Eight years after launching Instagram and six years after selling it to Facebook, Instagram co-founders CEO Kevin Systrom and CTO Mike Krieger are leaving the company, according to The New York Times. The founders apparently did not give a reason for their departure when they informed the company today that they’ll depart in the next few weeks. But after growing the app to 1 billion users, conquering its archrival Snapchat, turning it into a massive advertising business, they may feel they’ve done their duty and are ready to tackle different challenges.

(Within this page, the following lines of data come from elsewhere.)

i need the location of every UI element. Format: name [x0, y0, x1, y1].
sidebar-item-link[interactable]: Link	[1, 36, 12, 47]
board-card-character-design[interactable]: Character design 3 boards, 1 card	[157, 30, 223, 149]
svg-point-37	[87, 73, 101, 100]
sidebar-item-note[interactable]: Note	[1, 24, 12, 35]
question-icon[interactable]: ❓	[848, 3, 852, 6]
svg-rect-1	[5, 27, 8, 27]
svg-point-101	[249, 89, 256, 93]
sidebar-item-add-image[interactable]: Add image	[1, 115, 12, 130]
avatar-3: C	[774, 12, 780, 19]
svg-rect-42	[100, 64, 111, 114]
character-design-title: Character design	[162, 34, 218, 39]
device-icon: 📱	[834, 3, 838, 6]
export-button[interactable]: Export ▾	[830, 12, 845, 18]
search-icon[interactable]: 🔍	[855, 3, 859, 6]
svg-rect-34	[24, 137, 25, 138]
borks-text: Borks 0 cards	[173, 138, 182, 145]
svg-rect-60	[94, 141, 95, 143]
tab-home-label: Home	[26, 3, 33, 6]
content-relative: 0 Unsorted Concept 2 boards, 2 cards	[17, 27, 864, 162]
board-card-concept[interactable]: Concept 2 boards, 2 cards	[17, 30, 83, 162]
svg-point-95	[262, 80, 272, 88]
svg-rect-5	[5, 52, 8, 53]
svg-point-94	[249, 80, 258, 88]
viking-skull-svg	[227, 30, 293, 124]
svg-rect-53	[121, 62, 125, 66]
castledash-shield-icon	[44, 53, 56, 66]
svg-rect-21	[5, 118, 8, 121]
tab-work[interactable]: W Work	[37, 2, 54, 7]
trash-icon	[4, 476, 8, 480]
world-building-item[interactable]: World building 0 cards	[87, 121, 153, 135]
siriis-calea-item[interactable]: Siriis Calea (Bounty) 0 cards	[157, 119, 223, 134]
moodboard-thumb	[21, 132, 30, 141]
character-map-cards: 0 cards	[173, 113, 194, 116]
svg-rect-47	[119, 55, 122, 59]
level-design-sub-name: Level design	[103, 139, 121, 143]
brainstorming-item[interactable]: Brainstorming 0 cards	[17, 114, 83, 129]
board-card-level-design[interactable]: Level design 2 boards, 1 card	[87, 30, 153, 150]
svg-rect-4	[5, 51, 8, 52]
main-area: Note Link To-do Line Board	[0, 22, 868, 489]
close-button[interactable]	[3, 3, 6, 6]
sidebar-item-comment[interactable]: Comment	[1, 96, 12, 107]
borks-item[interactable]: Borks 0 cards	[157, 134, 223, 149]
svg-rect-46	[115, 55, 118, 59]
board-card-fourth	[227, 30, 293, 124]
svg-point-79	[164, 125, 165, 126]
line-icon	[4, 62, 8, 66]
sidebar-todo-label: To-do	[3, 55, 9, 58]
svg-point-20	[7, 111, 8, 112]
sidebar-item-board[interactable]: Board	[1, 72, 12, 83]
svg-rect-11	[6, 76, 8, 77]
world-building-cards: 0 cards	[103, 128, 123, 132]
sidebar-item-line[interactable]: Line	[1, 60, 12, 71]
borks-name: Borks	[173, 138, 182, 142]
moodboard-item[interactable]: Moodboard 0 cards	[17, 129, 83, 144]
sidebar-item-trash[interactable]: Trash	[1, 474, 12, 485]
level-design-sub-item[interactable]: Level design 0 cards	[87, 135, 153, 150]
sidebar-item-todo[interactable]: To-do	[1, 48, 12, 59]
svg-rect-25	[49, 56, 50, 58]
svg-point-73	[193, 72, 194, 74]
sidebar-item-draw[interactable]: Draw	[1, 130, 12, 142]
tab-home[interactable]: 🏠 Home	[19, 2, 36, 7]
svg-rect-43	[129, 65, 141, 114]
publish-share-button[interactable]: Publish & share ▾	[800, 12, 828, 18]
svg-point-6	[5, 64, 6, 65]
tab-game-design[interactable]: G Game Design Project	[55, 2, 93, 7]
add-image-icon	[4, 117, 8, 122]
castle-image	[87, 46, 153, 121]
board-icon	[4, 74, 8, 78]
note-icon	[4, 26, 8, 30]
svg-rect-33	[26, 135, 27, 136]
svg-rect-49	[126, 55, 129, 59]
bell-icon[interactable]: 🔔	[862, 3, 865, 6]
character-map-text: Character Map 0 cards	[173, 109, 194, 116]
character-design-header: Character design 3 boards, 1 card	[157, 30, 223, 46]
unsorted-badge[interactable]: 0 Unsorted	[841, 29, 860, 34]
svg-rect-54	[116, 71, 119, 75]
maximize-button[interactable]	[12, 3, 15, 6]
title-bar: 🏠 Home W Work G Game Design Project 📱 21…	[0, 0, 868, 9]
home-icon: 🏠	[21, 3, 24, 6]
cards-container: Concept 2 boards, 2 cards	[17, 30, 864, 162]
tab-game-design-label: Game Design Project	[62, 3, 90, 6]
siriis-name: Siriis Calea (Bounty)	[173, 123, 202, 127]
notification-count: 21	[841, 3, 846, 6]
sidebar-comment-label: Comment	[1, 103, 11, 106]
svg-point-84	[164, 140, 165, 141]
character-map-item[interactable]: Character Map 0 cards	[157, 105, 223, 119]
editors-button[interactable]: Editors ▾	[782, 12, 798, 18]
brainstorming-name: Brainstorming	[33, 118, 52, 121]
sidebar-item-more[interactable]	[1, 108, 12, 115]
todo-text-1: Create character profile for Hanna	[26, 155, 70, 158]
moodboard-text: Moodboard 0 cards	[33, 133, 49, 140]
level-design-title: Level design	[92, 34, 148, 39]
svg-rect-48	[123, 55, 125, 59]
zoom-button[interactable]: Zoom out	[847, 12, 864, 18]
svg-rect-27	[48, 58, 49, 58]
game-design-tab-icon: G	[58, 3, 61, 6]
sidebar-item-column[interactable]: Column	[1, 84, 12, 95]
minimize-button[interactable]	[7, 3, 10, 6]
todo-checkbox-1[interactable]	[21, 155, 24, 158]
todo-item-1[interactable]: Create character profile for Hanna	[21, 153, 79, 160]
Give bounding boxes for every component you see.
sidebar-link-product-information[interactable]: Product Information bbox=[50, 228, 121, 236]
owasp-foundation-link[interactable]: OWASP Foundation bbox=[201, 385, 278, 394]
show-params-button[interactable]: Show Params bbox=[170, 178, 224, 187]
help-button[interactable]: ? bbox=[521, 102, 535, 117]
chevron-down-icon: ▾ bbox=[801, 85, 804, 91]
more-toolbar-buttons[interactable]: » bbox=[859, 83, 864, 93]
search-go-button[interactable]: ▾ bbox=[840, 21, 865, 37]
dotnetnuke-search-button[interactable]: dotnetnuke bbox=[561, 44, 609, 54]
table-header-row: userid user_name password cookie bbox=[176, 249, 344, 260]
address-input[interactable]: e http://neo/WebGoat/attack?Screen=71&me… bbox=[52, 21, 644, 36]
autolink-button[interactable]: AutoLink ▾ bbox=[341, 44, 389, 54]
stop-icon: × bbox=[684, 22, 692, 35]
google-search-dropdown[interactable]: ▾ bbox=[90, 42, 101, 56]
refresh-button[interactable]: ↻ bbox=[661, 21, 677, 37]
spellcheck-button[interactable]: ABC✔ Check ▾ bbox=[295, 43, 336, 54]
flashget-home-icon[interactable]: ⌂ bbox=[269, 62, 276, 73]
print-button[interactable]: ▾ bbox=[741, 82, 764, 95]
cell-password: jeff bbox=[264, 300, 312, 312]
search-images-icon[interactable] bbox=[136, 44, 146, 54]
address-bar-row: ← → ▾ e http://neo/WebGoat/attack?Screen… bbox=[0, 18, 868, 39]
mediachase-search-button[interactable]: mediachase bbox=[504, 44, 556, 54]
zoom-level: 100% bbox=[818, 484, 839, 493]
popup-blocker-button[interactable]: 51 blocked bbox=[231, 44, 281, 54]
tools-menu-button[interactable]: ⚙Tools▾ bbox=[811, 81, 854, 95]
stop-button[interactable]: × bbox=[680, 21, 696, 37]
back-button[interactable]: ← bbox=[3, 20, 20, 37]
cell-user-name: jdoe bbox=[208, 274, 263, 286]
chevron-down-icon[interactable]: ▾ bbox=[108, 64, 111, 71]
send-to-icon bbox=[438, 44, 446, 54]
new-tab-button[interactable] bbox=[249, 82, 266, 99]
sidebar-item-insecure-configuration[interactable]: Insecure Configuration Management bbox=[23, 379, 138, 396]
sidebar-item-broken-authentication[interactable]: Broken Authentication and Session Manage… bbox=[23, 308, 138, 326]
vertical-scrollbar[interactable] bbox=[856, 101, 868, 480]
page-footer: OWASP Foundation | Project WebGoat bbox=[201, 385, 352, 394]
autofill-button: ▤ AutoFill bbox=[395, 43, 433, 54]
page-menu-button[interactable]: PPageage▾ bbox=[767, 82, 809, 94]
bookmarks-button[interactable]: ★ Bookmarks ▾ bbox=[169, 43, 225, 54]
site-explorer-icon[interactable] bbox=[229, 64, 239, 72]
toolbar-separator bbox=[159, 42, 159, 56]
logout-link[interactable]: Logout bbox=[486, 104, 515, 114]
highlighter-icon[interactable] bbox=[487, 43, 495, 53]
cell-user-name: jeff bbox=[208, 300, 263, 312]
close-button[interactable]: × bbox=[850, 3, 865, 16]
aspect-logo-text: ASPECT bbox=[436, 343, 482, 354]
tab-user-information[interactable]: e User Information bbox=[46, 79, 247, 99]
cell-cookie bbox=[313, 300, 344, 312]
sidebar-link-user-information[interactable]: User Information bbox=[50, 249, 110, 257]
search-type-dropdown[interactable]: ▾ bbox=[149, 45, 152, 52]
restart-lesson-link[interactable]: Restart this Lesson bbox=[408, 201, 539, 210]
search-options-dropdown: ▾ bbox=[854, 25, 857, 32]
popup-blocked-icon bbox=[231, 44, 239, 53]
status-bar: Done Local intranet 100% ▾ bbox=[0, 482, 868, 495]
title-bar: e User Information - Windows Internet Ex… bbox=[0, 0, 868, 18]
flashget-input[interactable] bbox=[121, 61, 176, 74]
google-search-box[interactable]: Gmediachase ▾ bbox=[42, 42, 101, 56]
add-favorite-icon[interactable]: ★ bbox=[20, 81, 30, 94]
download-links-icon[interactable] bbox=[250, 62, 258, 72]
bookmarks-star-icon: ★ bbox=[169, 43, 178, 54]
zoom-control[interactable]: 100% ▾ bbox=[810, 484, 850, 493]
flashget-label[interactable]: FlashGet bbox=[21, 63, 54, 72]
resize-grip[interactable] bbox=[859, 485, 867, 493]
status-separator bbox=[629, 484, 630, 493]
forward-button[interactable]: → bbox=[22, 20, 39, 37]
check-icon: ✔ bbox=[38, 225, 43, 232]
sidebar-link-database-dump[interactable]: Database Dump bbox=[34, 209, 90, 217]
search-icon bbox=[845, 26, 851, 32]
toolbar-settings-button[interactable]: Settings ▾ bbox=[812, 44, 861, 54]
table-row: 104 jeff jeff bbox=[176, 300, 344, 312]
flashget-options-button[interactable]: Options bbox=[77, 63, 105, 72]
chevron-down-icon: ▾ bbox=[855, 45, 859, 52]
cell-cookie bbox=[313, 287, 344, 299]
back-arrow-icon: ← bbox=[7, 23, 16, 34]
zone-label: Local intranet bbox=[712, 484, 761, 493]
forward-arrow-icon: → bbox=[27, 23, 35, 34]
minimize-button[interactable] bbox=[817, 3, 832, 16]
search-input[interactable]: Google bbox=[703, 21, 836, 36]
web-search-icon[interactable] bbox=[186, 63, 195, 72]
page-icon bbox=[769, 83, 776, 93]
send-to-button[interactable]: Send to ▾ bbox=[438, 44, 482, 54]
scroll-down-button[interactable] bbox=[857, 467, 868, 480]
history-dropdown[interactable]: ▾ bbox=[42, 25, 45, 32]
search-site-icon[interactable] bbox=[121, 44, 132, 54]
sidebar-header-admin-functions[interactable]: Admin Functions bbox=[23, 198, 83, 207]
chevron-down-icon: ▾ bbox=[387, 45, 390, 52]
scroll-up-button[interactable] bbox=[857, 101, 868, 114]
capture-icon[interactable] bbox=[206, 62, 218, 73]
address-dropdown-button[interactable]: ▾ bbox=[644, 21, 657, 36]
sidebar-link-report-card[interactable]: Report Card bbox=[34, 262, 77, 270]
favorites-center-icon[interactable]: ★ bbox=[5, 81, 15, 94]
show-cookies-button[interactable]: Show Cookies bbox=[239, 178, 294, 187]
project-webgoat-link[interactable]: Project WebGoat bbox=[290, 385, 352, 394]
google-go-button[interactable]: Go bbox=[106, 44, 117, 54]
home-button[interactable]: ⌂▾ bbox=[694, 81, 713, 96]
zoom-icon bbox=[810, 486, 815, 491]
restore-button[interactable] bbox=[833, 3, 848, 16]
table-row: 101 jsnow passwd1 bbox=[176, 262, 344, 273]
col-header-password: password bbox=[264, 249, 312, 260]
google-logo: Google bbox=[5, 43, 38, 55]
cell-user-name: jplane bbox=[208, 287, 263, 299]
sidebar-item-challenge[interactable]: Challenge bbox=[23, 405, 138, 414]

The departure follows fellow Facebook acquisition WhatsApp’s founders leaving under much more grim circumstances. Brian Acton cited Facebook privacy concerns amongst reasons for his departure, tweeting “Delete Facebook” amidst one of its recent scandals. Over the coming days, we’ll investigate whether any similar concerns contributed to the exit of the Instagram founders. Instagram spokespeople did not respond to several requests for comment.
The pair, former Stanford classmates, originally built a social location app Burbn but discovered its photo filters were by far the most popular part of the app. By combining tools to make grainy photos from early smartphone look good with a social feed for sharing them, Instagram became perhaps the world’s most succesful mobile app. Deemed such a threat, Facebook spent $715 million to acquire the startup and its less-than 50 million monthly users.
Supercharged by Facebook’s engineering team, Krieger could finally rest a little after spending years fighting server fires in attempts to manage Instagram’s meteoric growth. Sales, internationalization, anti-spam, and other resources from Facebook let Instagram fuel its growth and sprout an advertising business.
The moment of truth for Instagram came in late 2016 with the launch of Stories, a clone of Snapchat’s trendy ephemeral sharing feature. At the time, Systrom admitted “they deserve all the credit”. But by jamming Stories atop the already-thriving Instagram feed, sorting them to show your best friends first unlike Snapchat, and focusing on performance in developing countries Snap neglected, the copycat soon surpassed the original. Instagram Stories now has 400 million daily users compared to 188 million on Snapchat’s whole app.
During those six years, Instagram also had its share of troubles. Cyberbully became rampant, leading the company to eventually invest heavily in artificial intelligence and human moderators to keep the app clean. Russian military operatives spread misinformation and propaganda on Instagram that reached 20 million Americans, implicating the company in an election interference scandal that will continue through the upcoming mid-term elections.
Facebook had largely allowed Instagram to run independently. Systrom and Zuckerberg worked closely, yet Instagram wasn’t forced to drown its users in cross-promotion for other Facebook products or make worrying privacy decisions.
But in May, Instagram’s beloved VP of Product Kevin Weil moved to Facebook’s new blockchain team and was replaced by former VP of Facebook News Feed Adam Mosseri — a member of Zuckerberg’s inner circle. Chris Daniels, head of Internet.org, was meanwhile moved to oversee WhatsApp. Together, the moves seemed to endanger the independence of the conglomerate’s top acquisitions by appointing Facebook loyalists at the top. Without Systrom and Krieger, Instagram could see its autonomy dwindle. That might in turn endanger its ability to recruity retain talent.
Perhaps the strongest legacy of Systrom and Krieger will be how Instagram changed global culture. It made non-artists feel creative, and let people give friends a window into their world, engendering empathy and friendship.
At the same time, a desperate lust for Likes led many people to manicure their online image while hiding their sorrows and vulnerabilities. Instagram became the premier venue for success theater, where people engender health-harming envy in others by showing off just their most glamorous moments. And when Instagram launched Stories to try to get users to share more than just their life highlights, it ended up normalizing the behavior of interrupting every special moment with their smartphone camera.
Systrom took a stand on the digital well-being issue, saying “We’re building tools that will help the IG community know more about the time they spend on Instagram – any time should be positive and intentional . . . Understanding how time online impacts people is important, and it’s the responsibility of all companies to be honest about this. We want to be part of the solution. I take that responsibility seriously.”
Perhaps Systrom and Krieger’s next project will seek to offset some of the distortions to society caused by their creation.